Without saying anything, he walked over and got the duffel. He set the bread out, along with the meat, which they kept in the far corner, on top of an old stand which was the only piece of furniture in the place and looked like it might collapse at any time, but so far, it kept the food off the floor.

Zipping the duffel back up, he set it at the head of the blankets.

“All right. It’s after midnight, although I honestly don’t feel the slightest bit tired.” She didn’t want to be the first person to lie down. But she knew she needed to. It was time. What else were they going to do?

She should have known that Franklin would make it so it wasn’t awkward.

He lifted up the blankets that she set on the floor. “You lie down with your head on the duffel, I’ll lie down behind you, and we’ll arrange the blankets over the top. I’ll try to get out without waking you up when I load up the fire.”

“I can take a turn doing that,” she volunteered immediately. She didn’t want him to have to be the one to get up every time all night. Plus, she was going to be keeping an eye on it anyway. There was no way she would sleep soundly with the thought of a flue fire in her head. She had no idea when the last time anyone had used it was, and they didn’t exactly have the tools or equipment or knowledge to clean it out.

“All right. Then we’ll just assume that we’ll add wood to the fire every hour or so. I think I’ve added it twice. It’s small and doesn’t last long.”

“That sounds good to me. You’ve been putting about three pieces on. That’s all that will fit.” That sounded reasonable, and she liked that he wasn’t trying to split hairs. They were just going with whatever was working.

“All right, you’ll get up the next time, and I’ll get up after that. I’m guessing that neither one of us are going to sleep very well.”

“I think you’re probably right,” she said as he picked up the blankets and she knelt down, lying on her side facing the fire with her head on the duffel.

She felt him lie down beside her, and the blankets settled down over top of them. She adjusted it in front and then said, “Do you have enough to cover your back? That would probably be the most important thing, since it’s the furthest from the fire.”

“It’s good.”

He didn’t say anything more, and she didn’t for a while either.

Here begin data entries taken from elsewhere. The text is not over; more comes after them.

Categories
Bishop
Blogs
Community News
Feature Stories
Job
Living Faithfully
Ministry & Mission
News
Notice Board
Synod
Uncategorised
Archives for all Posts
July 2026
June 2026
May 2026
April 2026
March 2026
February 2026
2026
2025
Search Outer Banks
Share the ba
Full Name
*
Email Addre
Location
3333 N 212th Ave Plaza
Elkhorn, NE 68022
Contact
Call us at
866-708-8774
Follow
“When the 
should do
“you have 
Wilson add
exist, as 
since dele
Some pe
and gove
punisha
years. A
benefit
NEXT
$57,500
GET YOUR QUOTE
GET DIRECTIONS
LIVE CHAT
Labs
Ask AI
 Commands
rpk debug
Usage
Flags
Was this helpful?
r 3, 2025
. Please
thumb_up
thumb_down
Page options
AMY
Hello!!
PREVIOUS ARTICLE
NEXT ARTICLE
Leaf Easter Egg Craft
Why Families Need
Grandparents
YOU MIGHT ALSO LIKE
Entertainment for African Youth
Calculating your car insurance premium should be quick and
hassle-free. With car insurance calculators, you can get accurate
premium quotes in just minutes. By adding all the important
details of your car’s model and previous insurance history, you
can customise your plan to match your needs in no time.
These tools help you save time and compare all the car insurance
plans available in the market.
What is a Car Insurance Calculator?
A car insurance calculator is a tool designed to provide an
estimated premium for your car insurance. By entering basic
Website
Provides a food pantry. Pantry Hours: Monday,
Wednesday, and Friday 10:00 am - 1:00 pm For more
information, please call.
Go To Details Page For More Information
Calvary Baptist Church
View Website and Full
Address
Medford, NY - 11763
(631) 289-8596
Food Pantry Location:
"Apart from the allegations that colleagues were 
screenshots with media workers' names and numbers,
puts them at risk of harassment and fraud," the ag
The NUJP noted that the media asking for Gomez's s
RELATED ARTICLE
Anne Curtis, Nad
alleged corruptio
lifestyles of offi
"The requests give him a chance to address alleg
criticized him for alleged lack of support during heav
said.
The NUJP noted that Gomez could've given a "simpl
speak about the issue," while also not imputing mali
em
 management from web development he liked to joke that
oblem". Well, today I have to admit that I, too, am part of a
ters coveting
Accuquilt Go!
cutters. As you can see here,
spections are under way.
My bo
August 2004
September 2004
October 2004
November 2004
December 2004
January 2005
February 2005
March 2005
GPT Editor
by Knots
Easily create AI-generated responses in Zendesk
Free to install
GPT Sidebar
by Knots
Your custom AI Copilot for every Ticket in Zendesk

They lay in silence as she watched the flames crackle and pop and the logs slowly be consumed. She’d always loved watching fire. It was kind of like watching water in a stream or river. Just always something different to see, and a nice, easy, relaxing thing to watch. Where she could let her mind wander, just think about the fire, and allow whatever came into her head to linger as long as it wanted to before it floated away.

After a while, he shifted behind her, and she realized his breathing had never settled down into the deep breathing that she would have expected from someone who was asleep.

Quietly she said, “Uncomfortable?”

He breathed out a puff of air. “Yeah. It’s the floor and a duffel. I wasn’t expecting to be comfortable.”